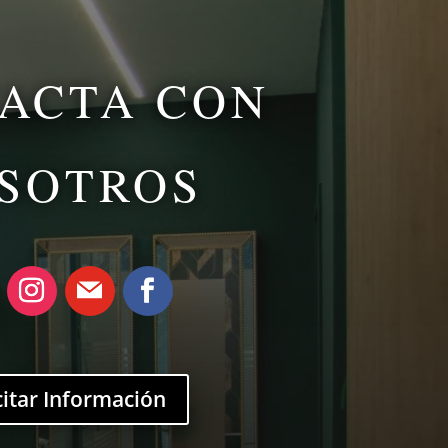
ACTA CON
SOTROS
citar Información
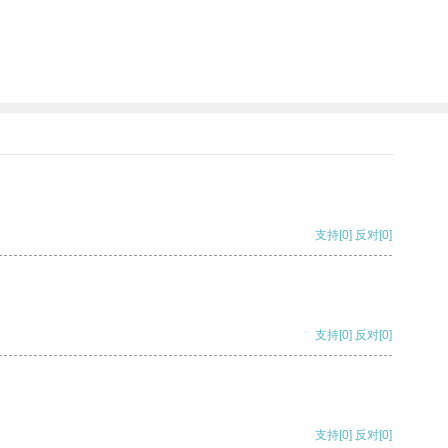
支持
[0]
反对
[0]
支持
[0]
反对
[0]
支持
[0]
反对
[0]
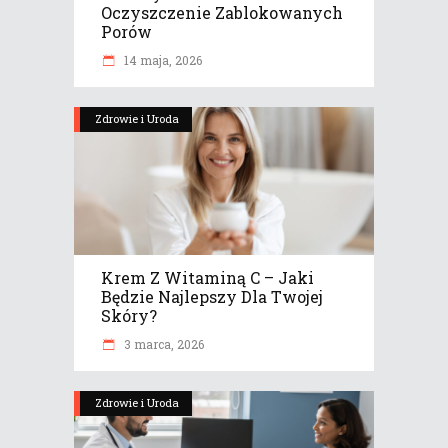
Oczyszczenie Zablokowanych
Porów
14 maja, 2026
Zdrowie i Uroda
Krem Z Witaminą C – Jaki
Będzie Najlepszy Dla Twojej
Skóry?
3 marca, 2026
Zdrowie i Uroda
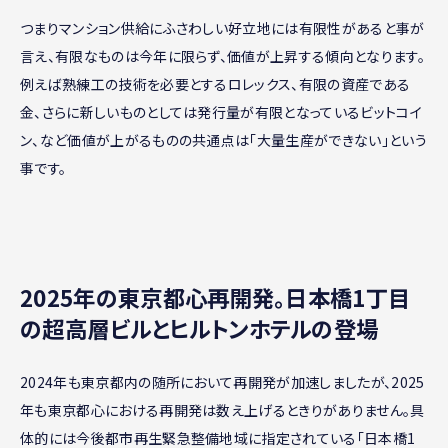
つまりマンション供給にふさわしい好立地には有限性があると事が
言え、有限なものは今年に限らず、価値が上昇する傾向となります。
例えば熟練工の技術を必要とするロレックス、有限の資産である
金、さらに新しいものとしては発行量が有限となっているビットコイ
ン、など価値が上がるものの共通点は「大量生産ができない」という
事です。
2025年の東京都心再開発。日本橋1丁目
の超高層ビルとヒルトンホテルの登場
2024年も東京都内の随所において再開発が加速しましたが、2025
年も東京都心における再開発は数え上げるときりがありません。具
体的には今後都市再生緊急整備地域に指定されている「日本橋1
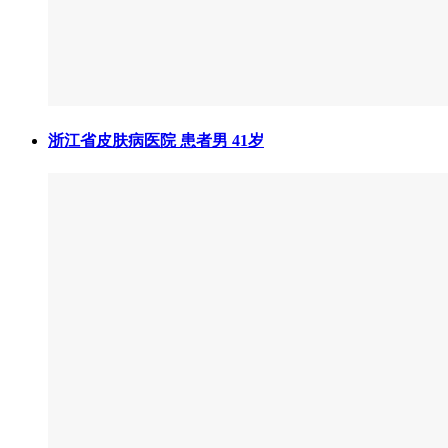
浙江省皮肤病医院 患者男 41岁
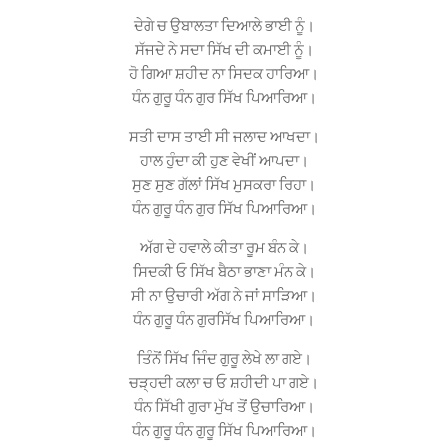
ਦੇਗੇ ਚ ਉਬਾਲਤਾ ਦਿਆਲੇ ਭਾਈ ਨੂੰ।
ਸੱਜਦੇ ਨੇ ਸਦਾ ਸਿੱਖ ਦੀ ਕਮਾਈ ਨੂੰ।
ਹੋ ਗਿਆ ਸ਼ਹੀਦ ਨਾ ਸਿਦਕ ਹਾਰਿਆ।
ਧੰਨ ਗੁਰੂ ਧੰਨ ਗੁਰ ਸਿੱਖ ਪਿਆਰਿਆ।
ਸਤੀ ਦਾਸ ਤਾਈ ਸੀ ਜਲਾਦ ਆਖਦਾ।
ਹਾਲ ਹੁੰਦਾ ਕੀ ਹੁਣ ਵੇਖੀਂ ਆਪਦਾ।
ਸੁਣ ਸੁਣ ਗੱਲਾਂ ਸਿੱਖ ਮੁਸਕਰਾ ਰਿਹਾ।
ਧੰਨ ਗੁਰੂ ਧੰਨ ਗੁਰ ਸਿੱਖ ਪਿਆਰਿਆ।
ਅੱਗ ਦੇ ਹਵਾਲੇ ਕੀਤਾ ਰੂਮ ਬੰਨ ਕੇ।
ਸਿਦਕੀ ਓ ਸਿੱਖ ਬੈਠਾ ਭਾਣਾ ਮੰਨ ਕੇ।
ਸੀ ਨਾ ਉਚਾਰੀ ਅੱਗ ਨੇ ਜਾਂ ਸਾੜਿਆ।
ਧੰਨ ਗੁਰੂ ਧੰਨ ਗੁਰਸਿੱਖ ਪਿਆਰਿਆ।
ਤਿੰਨੋਂ ਸਿੱਖ ਜਿੰਦ ਗੁਰੂ ਲੇਖੇ ਲਾ ਗਏ।
ਚੜ੍ਹਦੀ ਕਲਾ ਚ ਓ ਸ਼ਹੀਦੀ ਪਾ ਗਏ।
ਧੰਨ ਸਿੱਖੀ ਗੁਰਾ ਮੁੱਖ ਤੋਂ ਉਚਾਰਿਆ।
ਧੰਨ ਗੁਰੂ ਧੰਨ ਗੁਰੂ ਸਿੱਖ ਪਿਆਰਿਆ।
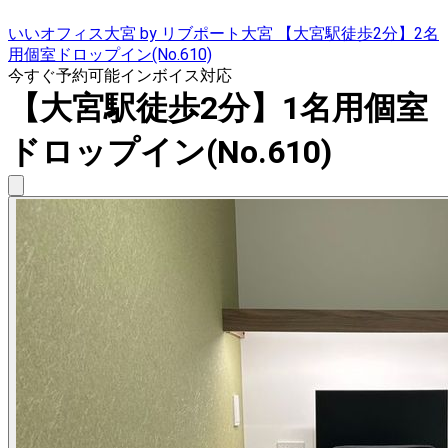
いいオフィス大宮 by リブポート大宮 【大宮駅徒歩2分】2名
用個室ドロップイン(No.610)
今すぐ予約可能
インボイス対応
【大宮駅徒歩2分】1名用個室
ドロップイン(No.610)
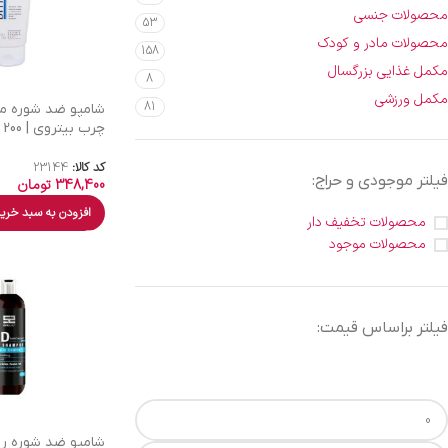
محصولات جنسی
53
محصولات مادر و کودک
158
مکمل غذایی بزرگسال
8
مکمل ورزشی
81
شامپو ضد شوره م
چرب بیتروی | 200 میل
کد کالا:
23144
فیلتر موجودی و حراج:
348,400
تومان
افزودن به سبد خری
محصولات تخفیف دار
محصولات موجود
فیلتر براساس قیمت:
شامپو ضد شوره رو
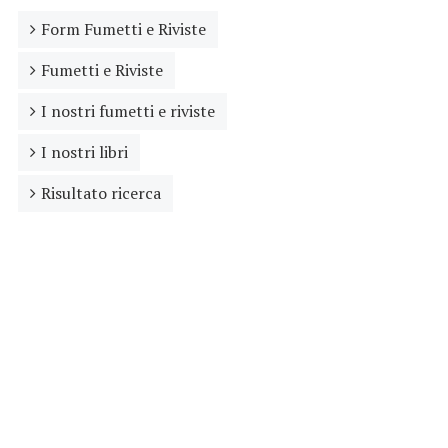
Form Fumetti e Riviste
Fumetti e Riviste
I nostri fumetti e riviste
I nostri libri
Risultato ricerca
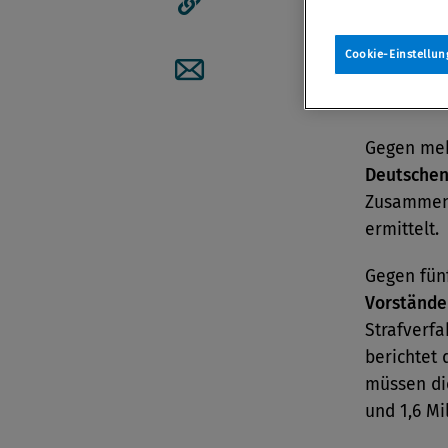
Artikellink kopieren
Cookie-Einstellun
Manag
Artikel per Mail teilen
Gegen me
Deutschen
Zusammenh
ermittelt.
Gegen fün
Vorstände
Strafverfa
berichtet 
müssen di
und 1,6 Mi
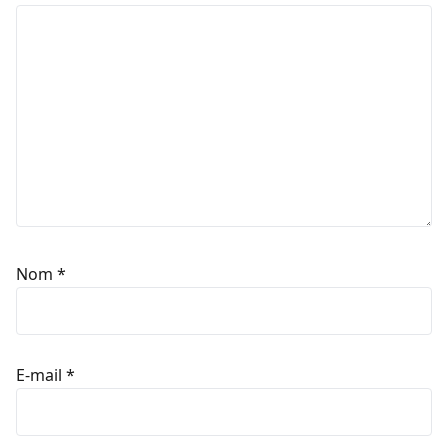
Nom
*
E-mail
*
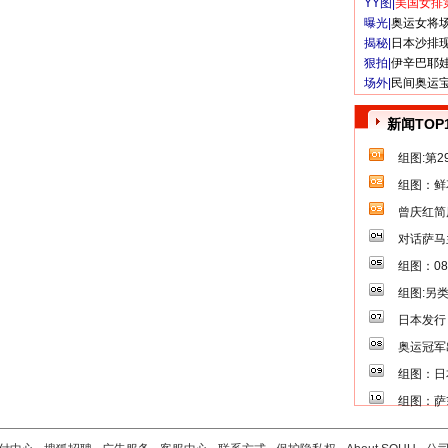
YY图|
美国女排
曝光|
奥运女将
揭秘|
日本沙排
狠拍|
伊辛巴耶
场外|
民间奥运
新闻TOP
组图:第
组图：鲜
曾庆红简
对话萨马
组图：0
组图:另
日本发行
奥运冠军
组图：日
组图：萨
============================================================
The required output is each record above, reproduced exactly, without its pictures.

# [ANSWER]
ACTA CON
SOTROS
citar Información
支持
[0]
反对
[0]
支持
[0]
反对
[0]
支持
[0]
反对
[0]
Oczyszczenie Zablokowanych
Porów
14 maja, 2026
Zdrowie i Uroda
Krem Z Witaminą C – Jaki
Będzie Najlepszy Dla Twojej
Skóry?
3 marca, 2026
Zdrowie i Uroda
つまりマンション供給にふさわしい好立地には有限性があると事が
言え、有限なものは今年に限らず、価値が上昇する傾向となります。
例えば熟練工の技術を必要とするロレックス、有限の資産である
金、さらに新しいものとしては発行量が有限となっているビットコイ
ン、など価値が上がるものの共通点は「大量生産ができない」という
事です。
2025年の東京都心再開発。日本橋1丁目
の超高層ビルとヒルトンホテルの登場
2024年も東京都内の随所において再開発が加速しましたが、2025
年も東京都心における再開発は数え上げるときりがありません。具
体的には今後都市再生緊急整備地域に指定されている「日本橋1
浙江省皮肤病医院 患者男 41岁
ਦੇਗੇ ਚ ਉਬਾਲਤਾ ਦਿਆਲੇ ਭਾਈ ਨੂੰ।
ਸੱਜਦੇ ਨੇ ਸਦਾ ਸਿੱਖ ਦੀ ਕਮਾਈ ਨੂੰ।
ਹੋ ਗਿਆ ਸ਼ਹੀਦ ਨਾ ਸਿਦਕ ਹਾਰਿਆ।
ਧੰਨ ਗੁਰੂ ਧੰਨ ਗੁਰ ਸਿੱਖ ਪਿਆਰਿਆ।
ਸਤੀ ਦਾਸ ਤਾਈ ਸੀ ਜਲਾਦ ਆਖਦਾ।
ਹਾਲ ਹੁੰਦਾ ਕੀ ਹੁਣ ਵੇਖੀਂ ਆਪਦਾ।
ਸੁਣ ਸੁਣ ਗੱਲਾਂ ਸਿੱਖ ਮੁਸਕਰਾ ਰਿਹਾ।
ਧੰਨ ਗੁਰੂ ਧੰਨ ਗੁਰ ਸਿੱਖ ਪਿਆਰਿਆ।
ਅੱਗ ਦੇ ਹਵਾਲੇ ਕੀਤਾ ਰੂਮ ਬੰਨ ਕੇ।
ਸਿਦਕੀ ਓ ਸਿੱਖ ਬੈਠਾ ਭਾਣਾ ਮੰਨ ਕੇ।
ਸੀ ਨਾ ਉਚਾਰੀ ਅੱਗ ਨੇ ਜਾਂ ਸਾੜਿਆ।
ਧੰਨ ਗੁਰੂ ਧੰਨ ਗੁਰਸਿੱਖ ਪਿਆਰਿਆ।
ਤਿੰਨੋਂ ਸਿੱਖ ਜਿੰਦ ਗੁਰੂ ਲੇਖੇ ਲਾ ਗਏ।
ਚੜ੍ਹਦੀ ਕਲਾ ਚ ਓ ਸ਼ਹੀਦੀ ਪਾ ਗਏ।
ਧੰਨ ਸਿੱਖੀ ਗੁਰਾ ਮੁੱਖ ਤੋਂ ਉਚਾਰਿਆ।
ਧੰਨ ਗੁਰੂ ਧੰਨ ਗੁਰੂ ਸਿੱਖ ਪਿਆਰਿਆ।
いいオフィス大宮 by リブポート大宮 【大宮駅徒歩2分】2名
用個室ドロップイン(No.610)
今すぐ予約可能
インボイス対応
【大宮駅徒歩2分】1名用個室
ドロップイン(No.610)
محصولات جنسی
53
محصولات مادر و کودک
158
مکمل غذایی بزرگسال
8
مکمل ورزشی
81
شامپو ضد شوره م
چرب بیتروی | 200 میل
کد کالا:
23144
فیلتر موجودی و حراج:
348,400
تومان
افزودن به سبد خری
محصولات تخفیف دار
محصولات موجود
فیلتر براساس قیمت:
شامپو ضد شوره رو
Form Fumetti e Riviste
Fumetti e Riviste
I nostri fumetti e riviste
I nostri libri
Risultato ricerca
Artikellink kopieren
Cookie-Einstellun
Manag
Artikel per Mail teilen
Gegen me
Deutschen
Zusammenh
ermittelt.
Gegen fün
Vorstände
Strafverfa
berichtet 
müssen di
und 1,6 Mi
Nom
*
E-mail
*
YY图|
美国女排
曝光|
奥运女将
揭秘|
日本沙排
狠拍|
伊辛巴耶
场外|
民间奥运
新闻TOP
组图:第
组图：鲜
曾庆红简
对话萨马
组图：0
组图:另
日本发行
奥运冠军
组图：日
组图：萨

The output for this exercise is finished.